The expected answer is every line of the material that contains the word "מרחוק".

'''

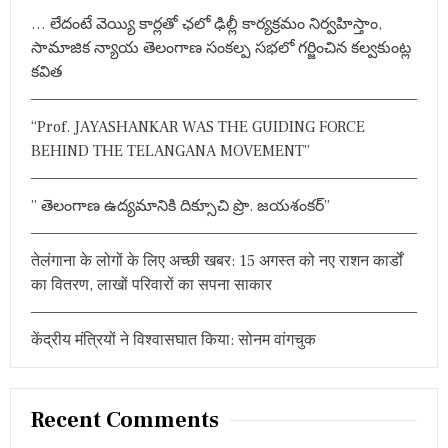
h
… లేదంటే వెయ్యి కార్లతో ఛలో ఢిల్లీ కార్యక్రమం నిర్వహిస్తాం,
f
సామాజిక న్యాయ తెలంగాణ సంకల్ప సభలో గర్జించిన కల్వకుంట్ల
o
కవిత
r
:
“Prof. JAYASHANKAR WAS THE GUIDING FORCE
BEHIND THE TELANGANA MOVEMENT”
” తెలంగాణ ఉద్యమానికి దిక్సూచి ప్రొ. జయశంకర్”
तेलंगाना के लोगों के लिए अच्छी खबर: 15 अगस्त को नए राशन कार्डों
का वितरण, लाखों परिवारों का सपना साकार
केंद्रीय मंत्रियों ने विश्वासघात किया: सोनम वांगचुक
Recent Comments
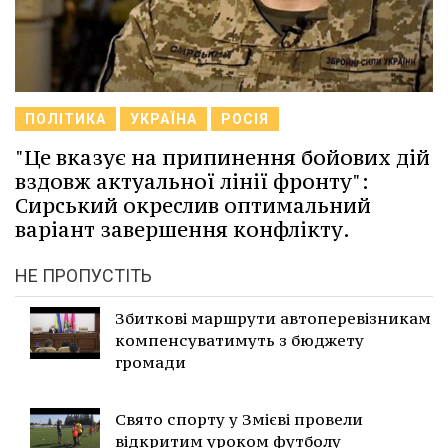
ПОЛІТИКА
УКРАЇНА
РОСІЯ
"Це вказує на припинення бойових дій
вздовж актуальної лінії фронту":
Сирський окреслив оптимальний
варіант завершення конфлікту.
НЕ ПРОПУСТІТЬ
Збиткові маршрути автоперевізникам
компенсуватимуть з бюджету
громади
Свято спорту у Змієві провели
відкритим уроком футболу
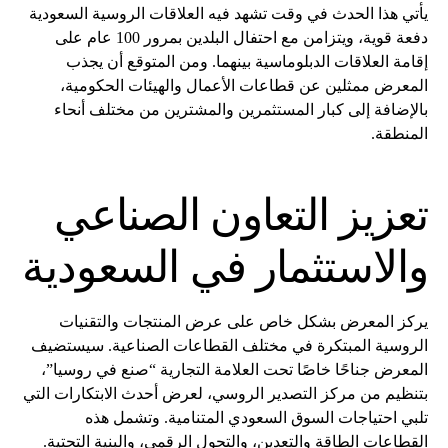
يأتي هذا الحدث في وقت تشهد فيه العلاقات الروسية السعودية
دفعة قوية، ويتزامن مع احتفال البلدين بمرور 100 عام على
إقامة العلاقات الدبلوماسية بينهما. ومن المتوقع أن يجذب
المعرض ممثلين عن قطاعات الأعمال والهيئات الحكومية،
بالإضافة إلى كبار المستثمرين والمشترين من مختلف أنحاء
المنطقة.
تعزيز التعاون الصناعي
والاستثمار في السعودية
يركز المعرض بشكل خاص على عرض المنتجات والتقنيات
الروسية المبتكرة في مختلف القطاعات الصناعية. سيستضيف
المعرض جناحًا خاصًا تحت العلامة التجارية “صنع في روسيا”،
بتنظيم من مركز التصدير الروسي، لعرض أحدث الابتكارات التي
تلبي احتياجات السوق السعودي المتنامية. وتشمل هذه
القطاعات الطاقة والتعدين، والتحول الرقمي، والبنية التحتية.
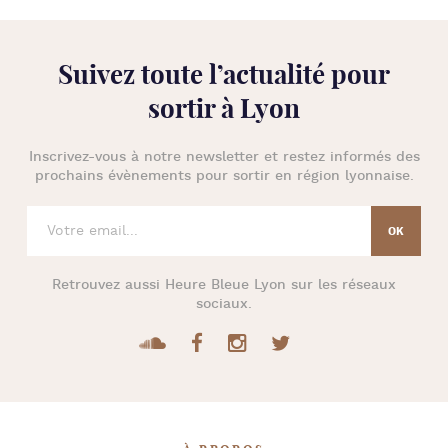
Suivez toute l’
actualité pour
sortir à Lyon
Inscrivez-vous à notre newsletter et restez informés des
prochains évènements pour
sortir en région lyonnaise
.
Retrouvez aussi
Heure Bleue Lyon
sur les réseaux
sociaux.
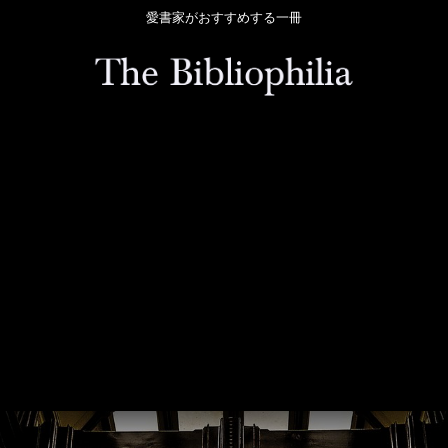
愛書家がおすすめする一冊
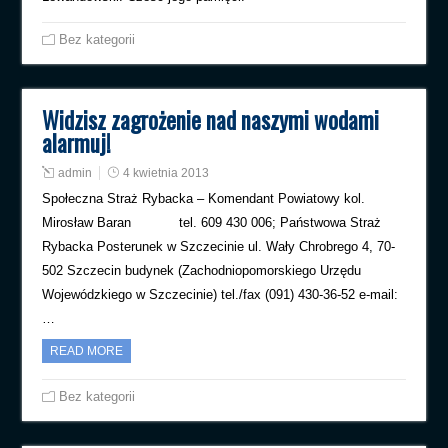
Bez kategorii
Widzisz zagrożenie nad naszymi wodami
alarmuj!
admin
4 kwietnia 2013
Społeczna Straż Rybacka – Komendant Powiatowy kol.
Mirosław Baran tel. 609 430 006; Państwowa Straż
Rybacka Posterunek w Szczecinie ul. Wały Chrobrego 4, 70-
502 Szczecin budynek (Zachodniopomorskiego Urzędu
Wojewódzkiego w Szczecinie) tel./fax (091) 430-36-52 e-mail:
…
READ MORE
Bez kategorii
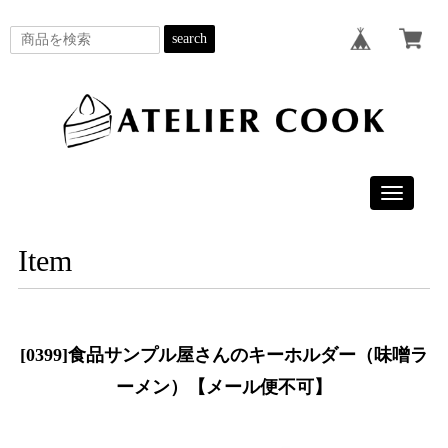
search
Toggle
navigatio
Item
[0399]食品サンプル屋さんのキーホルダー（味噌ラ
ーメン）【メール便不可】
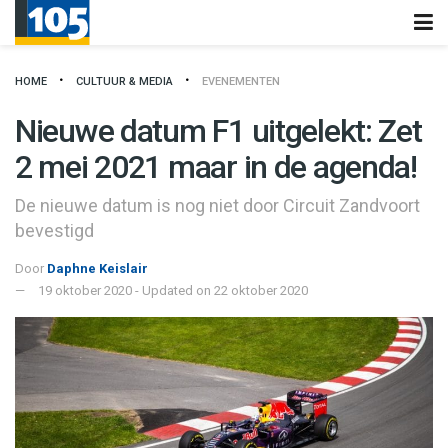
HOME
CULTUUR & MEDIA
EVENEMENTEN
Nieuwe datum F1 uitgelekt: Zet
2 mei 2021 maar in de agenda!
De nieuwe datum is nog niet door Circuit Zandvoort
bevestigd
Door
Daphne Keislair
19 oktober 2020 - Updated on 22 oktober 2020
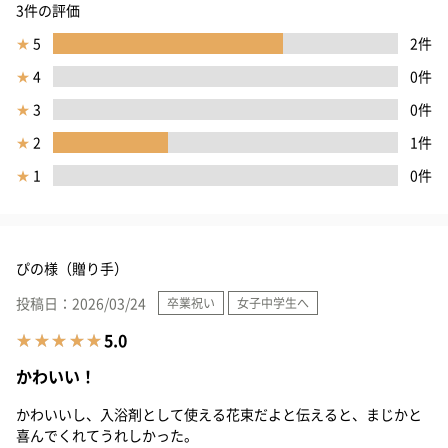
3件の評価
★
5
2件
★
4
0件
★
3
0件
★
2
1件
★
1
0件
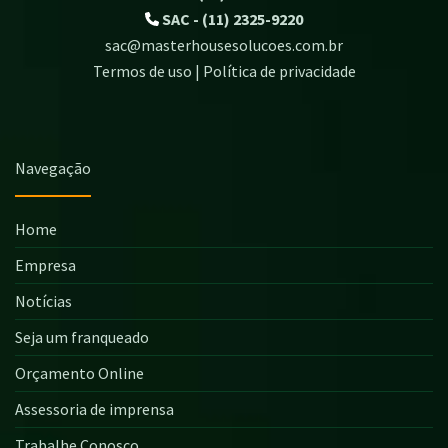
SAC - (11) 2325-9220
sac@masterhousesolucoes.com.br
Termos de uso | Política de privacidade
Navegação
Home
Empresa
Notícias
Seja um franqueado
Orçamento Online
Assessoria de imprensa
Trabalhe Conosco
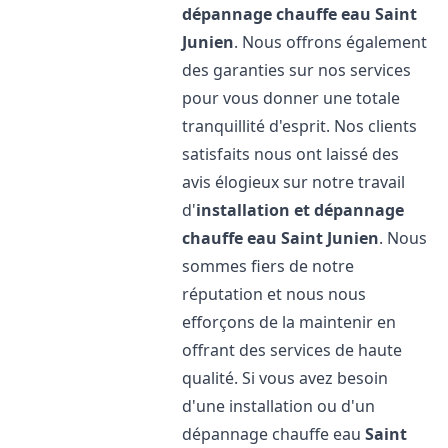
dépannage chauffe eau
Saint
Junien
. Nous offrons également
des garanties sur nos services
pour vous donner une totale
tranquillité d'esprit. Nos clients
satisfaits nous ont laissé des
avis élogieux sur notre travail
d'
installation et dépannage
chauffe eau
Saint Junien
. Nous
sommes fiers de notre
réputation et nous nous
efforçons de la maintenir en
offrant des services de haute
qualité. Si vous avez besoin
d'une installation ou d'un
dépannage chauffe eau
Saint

'''
'''

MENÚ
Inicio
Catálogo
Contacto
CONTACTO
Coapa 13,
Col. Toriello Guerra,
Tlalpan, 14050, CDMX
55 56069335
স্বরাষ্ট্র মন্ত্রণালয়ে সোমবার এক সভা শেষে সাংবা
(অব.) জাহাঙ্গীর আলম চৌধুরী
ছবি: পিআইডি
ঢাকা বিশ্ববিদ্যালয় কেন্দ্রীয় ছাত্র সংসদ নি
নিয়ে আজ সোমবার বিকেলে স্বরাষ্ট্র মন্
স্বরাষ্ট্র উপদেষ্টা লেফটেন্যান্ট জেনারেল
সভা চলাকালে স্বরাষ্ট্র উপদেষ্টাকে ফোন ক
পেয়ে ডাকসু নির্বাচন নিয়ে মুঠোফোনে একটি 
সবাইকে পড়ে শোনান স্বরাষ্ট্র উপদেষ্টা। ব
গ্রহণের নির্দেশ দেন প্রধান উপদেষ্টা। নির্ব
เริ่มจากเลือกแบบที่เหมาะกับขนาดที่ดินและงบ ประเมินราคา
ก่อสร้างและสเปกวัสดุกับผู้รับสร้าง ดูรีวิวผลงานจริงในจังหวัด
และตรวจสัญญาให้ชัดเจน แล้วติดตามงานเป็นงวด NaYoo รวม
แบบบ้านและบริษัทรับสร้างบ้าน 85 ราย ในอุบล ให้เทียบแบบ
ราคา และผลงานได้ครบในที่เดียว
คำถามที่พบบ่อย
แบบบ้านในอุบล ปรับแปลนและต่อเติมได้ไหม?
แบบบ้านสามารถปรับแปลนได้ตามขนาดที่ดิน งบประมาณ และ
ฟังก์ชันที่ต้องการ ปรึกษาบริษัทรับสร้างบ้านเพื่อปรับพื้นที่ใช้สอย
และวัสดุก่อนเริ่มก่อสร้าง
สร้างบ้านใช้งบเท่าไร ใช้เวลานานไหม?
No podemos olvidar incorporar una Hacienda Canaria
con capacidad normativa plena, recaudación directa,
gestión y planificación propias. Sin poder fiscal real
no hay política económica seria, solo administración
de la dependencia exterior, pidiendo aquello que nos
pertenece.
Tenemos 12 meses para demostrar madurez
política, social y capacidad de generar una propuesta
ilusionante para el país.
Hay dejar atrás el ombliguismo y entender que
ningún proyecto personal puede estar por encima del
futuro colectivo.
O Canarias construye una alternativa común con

'''
'''

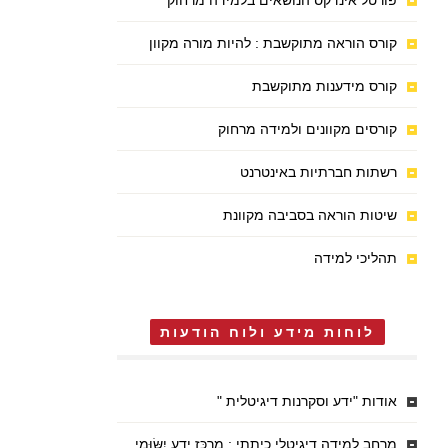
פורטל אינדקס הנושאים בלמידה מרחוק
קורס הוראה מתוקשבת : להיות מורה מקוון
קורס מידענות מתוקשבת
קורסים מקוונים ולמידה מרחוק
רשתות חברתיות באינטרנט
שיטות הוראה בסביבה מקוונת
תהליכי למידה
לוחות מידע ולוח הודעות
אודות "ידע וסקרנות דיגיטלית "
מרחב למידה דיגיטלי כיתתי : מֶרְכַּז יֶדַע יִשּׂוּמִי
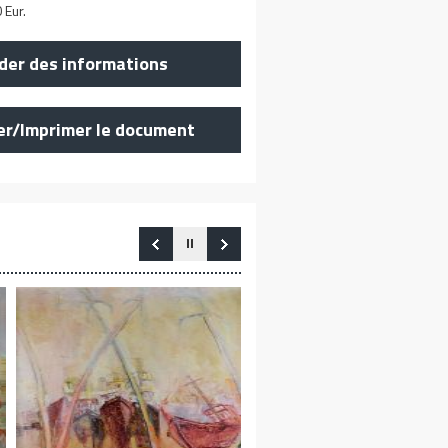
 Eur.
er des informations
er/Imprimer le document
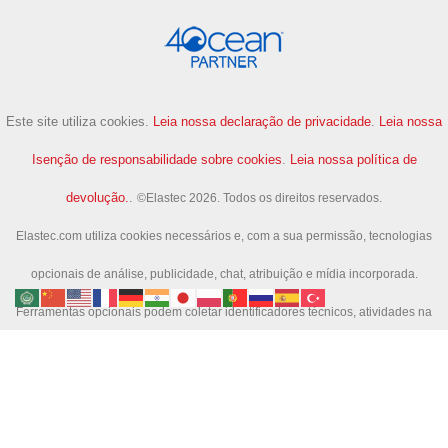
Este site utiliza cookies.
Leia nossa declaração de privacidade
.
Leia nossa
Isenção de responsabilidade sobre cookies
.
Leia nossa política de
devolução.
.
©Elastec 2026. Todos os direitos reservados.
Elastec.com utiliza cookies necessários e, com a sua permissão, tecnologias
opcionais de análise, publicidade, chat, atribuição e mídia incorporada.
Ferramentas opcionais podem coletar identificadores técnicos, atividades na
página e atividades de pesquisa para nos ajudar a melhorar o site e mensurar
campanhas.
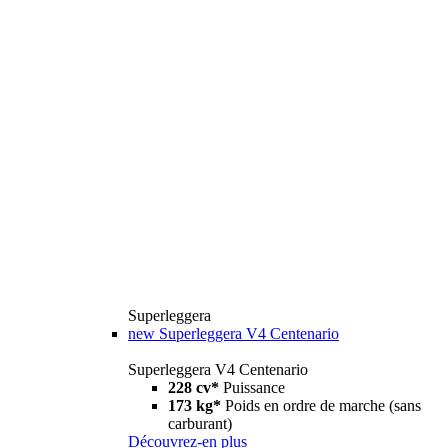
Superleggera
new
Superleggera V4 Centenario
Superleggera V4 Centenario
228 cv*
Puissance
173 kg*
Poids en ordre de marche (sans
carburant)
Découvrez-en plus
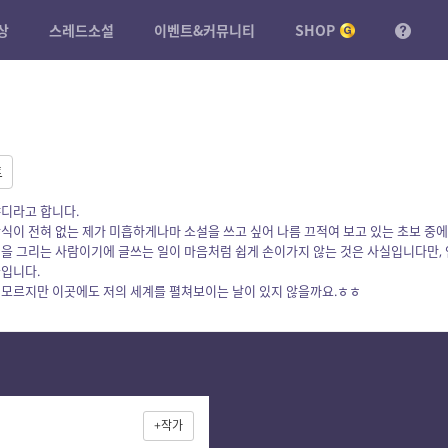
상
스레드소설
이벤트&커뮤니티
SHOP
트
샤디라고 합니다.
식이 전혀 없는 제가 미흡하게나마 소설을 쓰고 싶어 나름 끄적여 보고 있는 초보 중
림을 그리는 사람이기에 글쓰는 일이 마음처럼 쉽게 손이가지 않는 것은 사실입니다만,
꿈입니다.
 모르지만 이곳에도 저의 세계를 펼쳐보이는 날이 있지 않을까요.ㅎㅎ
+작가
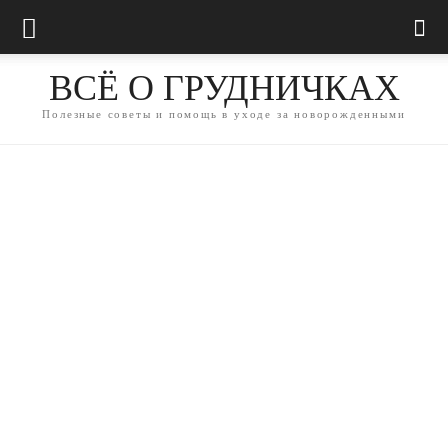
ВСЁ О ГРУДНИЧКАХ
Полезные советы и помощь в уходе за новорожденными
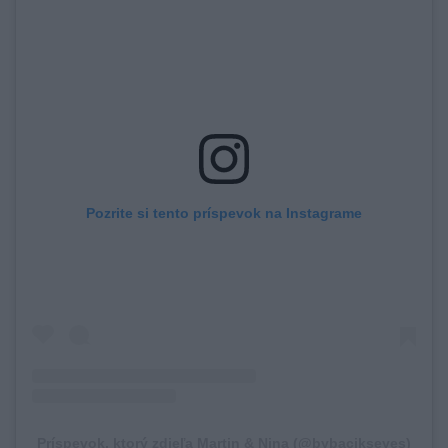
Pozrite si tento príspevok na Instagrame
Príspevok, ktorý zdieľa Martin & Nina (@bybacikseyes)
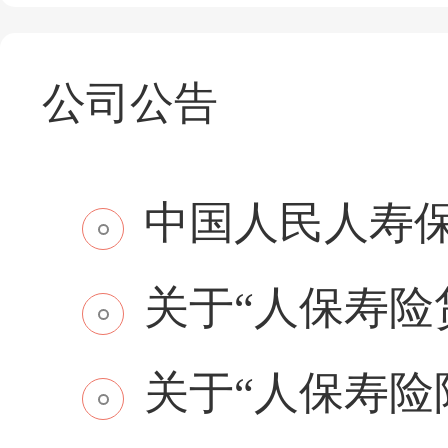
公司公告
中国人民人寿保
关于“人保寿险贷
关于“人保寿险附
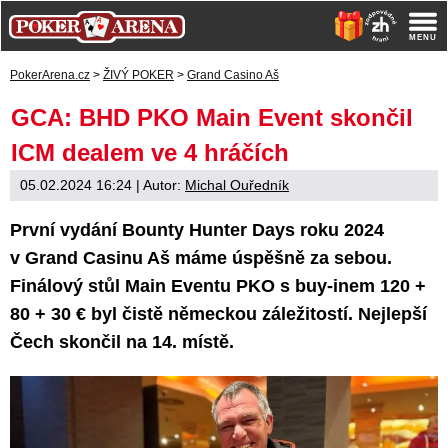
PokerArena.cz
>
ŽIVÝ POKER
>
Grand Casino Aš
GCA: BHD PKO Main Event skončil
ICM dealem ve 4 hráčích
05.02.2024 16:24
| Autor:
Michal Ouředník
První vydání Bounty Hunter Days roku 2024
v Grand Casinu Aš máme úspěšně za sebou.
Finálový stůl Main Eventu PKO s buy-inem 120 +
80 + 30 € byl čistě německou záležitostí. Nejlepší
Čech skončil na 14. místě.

'''

▶ [Your solution]:
פורטל אינדקס הנושאים בלמידה מרחוק
קורסים מקוונים ולמידה מרחוק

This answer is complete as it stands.